Diabete, mangiare i carboidrati a fine pasto riduce il picco glicemico

Diabete, mangiare carboidrati a fine pasto riduce il picco glicemico successivo. Lo rivela uno studio condotto su persone con diabete di tipo 2 e pubblicato sulla rivista Bmj Diabetes Research and Care.

Pasta – Foto: Pixabay.com

I ricercatori della Weill Cornell university hanno condotto lo studio su sedici pazienti con diabete di tipo 2, chiedendo loro di consumare lo stesso pasto, composto da pane, pollo, insalata e succo d’arancia tre volte, ma in ordine diverso.

Mangiando i carboidrati alla fine, la glicemia dopo il pasto è risultata metà di quella che avevano quando invece li mangiavano all’inizio, e il 40% più bassa rispetto a quando tutti gli alimenti venivano consumati insieme.

«Noi tutti sappiamo che mangiare meno carboidrati serve a controllare i livelli di zuccheri nel sangue, ma può essere difficile qualche volta seguire questo suggerimento – hanno dichiarato i ricercatori – Mangiarli per ultimi può essere una buona strategia».

Il docente di endocrinologia dell’università Federico II di Napoli e membro della Società italiana di diabetologia (Sid), Gabriele Riccardi, ha commentato i risultati sorprendenti di questa ricerca: «Si sa già, anche da studi precedenti, che se all’inizio del pasto ci sono alimenti ricchi di fibre, come la verdura, queste hanno un effetto sia di migliorare il senso di sazietà, sia rallentare l’assorbimento del glucosio.

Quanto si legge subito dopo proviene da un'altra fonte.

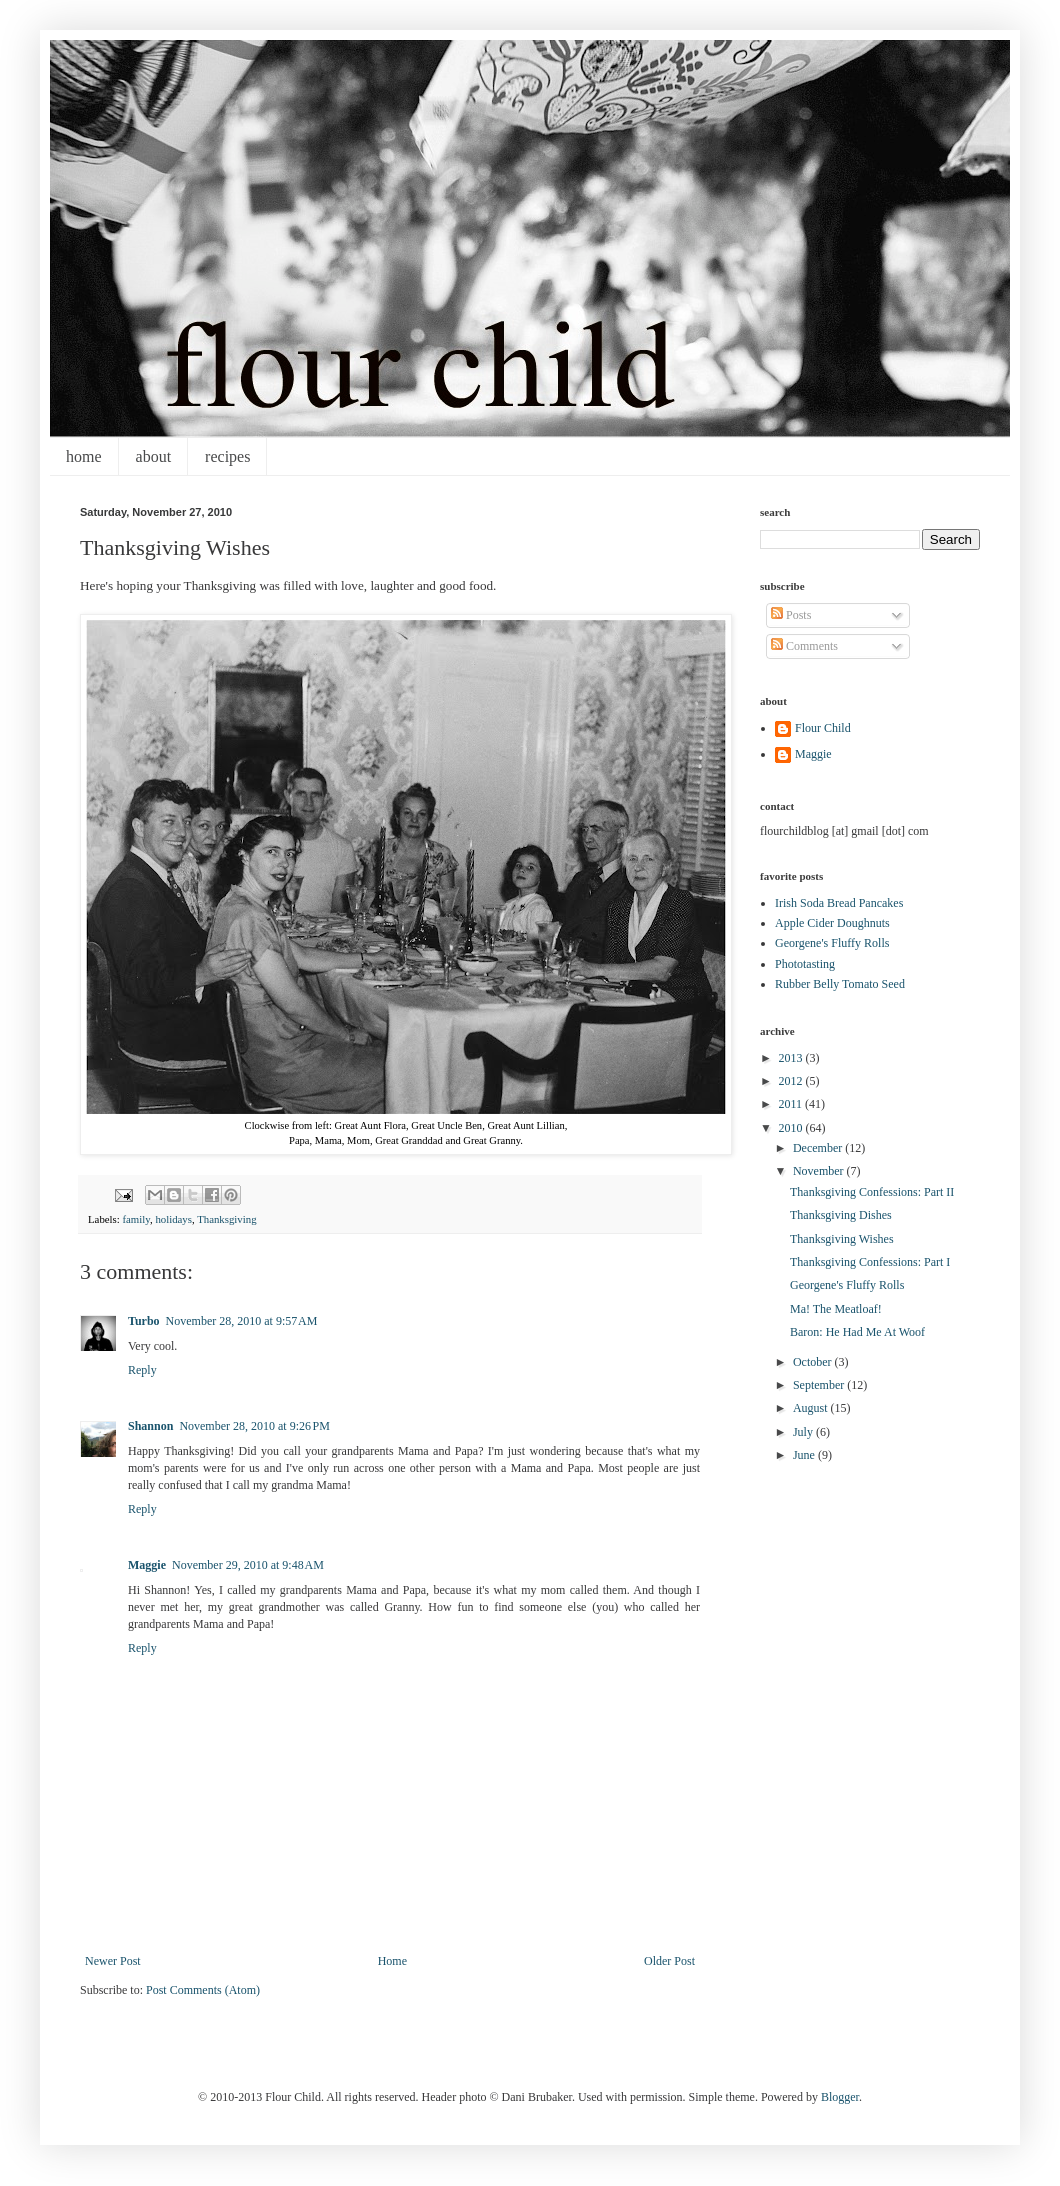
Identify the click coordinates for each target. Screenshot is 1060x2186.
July (804, 1432)
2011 (792, 1104)
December (819, 1148)
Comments (804, 646)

Anche le proteine hanno un effetto in questo senso, se mezz’ora prima di sedersi a tavola si fa un piccolo spuntino a base di alimenti proteici, basta una manciata di noccioline, questi aiutano a stimolare la secrezione insulinica per cui quando arrivano i carboidrati l’organismo è già predisposto a metabolizzarli. E’ importante che i pazienti seguano una dieta corretta».